Virgin Atlantic plans to launch flights to Australia from summer 2004 following an air services agreement reached between the UK and Hong Kong.
Virgin says cracking the Australian market will be tough
It hopes to operate a daily service to Sydney, via Hong Kong, from Heathrow using an Airbus A340-600.
In return Cathay Pacific Airways is getting rights to fly from London to New York, an arrangement British Midland Airways (BMI) says is unfair.
The UK-Hong Kong agreement still needs approval from the European Union.
The deal allows Virgin to hook up with its Australian budget operation Virgin Blue.
But Virgin chairman Sir Richard Branson said penetrating the market would be tough given the "overwhelming advantages" enjoyed by rivals British Airways and Qantas.
He also said the dominance enjoyed by Qantas and its OneWorld partner Cathay Pacific would be difficult to dent.
"I am under no illusions though that competing on the Kangaroo route will be easy."
Cathay has won the right to fly from Heathrow as part of a deal between Australia, Hong Kong, the UK, and USA, which has given Virgin Atlantic its new opportunity.
But BMI, the UK's second-largest carrier, said it was unfair to let another foreign airline fly to New York from Heathrow airport when it was barred under a disputed Anglo-American pact.
BMI has the second-largest share of landing slots at Heathrow.

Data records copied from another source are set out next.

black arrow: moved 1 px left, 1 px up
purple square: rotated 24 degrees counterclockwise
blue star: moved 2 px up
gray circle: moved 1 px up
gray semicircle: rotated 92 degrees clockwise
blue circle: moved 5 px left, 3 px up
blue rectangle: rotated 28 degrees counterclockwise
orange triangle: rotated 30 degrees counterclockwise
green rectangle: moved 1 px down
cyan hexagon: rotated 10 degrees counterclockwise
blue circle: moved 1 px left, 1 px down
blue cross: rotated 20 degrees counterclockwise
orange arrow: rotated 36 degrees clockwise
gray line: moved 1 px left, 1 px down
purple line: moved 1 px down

Implementation of the agreement has been deferred at the request of the Hong Kong authorities until the European Union decides if the arrangement runs counter to its common transport policy.
At present flights between the US and EU are restricted by a number of bilateral deals that have been negotiated by individual governments.
Negotiations are ongoing over a so-called "open skies" policy, that could lead to US and EU airlines having unlimited access to airports on either side of the Atlantic.
However it is unclear how the new arrangement involving Virgin Atlantic and Cathay Pacific affects these talks, as well as whether it breaches EU transport policy.
Ulrich Schulte Strathaus, of the Association of European Airlines (AEA), told BBC News Online: "The European Commission will have to consider whether there is a benefit to a European carrier.
"It will also have to consider if there is a benefit to European passengers.
"And it also will have to consider whether other European carriers would have expressed an interest in these routes if they had been given a chance to obtain them."
He said the AEA was anxious to see the US-EU talks on "open-skies" continue.
If the Virgin-Cathay flights get the go-ahead, the arrangement could lead to cheap flights across the Atlantic and to Australia through increased competition.
On the transatlantic route, Cathay Pacific will compete directly with BA, Virgin and United States carriers American Airlines and United.
A spokesman for the airline said: "We think it will be a great opportunity - it is obviously a very competitive and exciting route.
"We see ourselves as an international airline on every route we operate."
However it is unclear whether Cathay has enough slots at present to introduce the new service without having to buy extra slots.
It could purchase these either through Airport Co-ordination Limited or directly from an airline currently operating at Heathrow.
A Heathrow spokesman said: "It is always possible they could take part in slot-trading if they were desperate to get a new service up and running."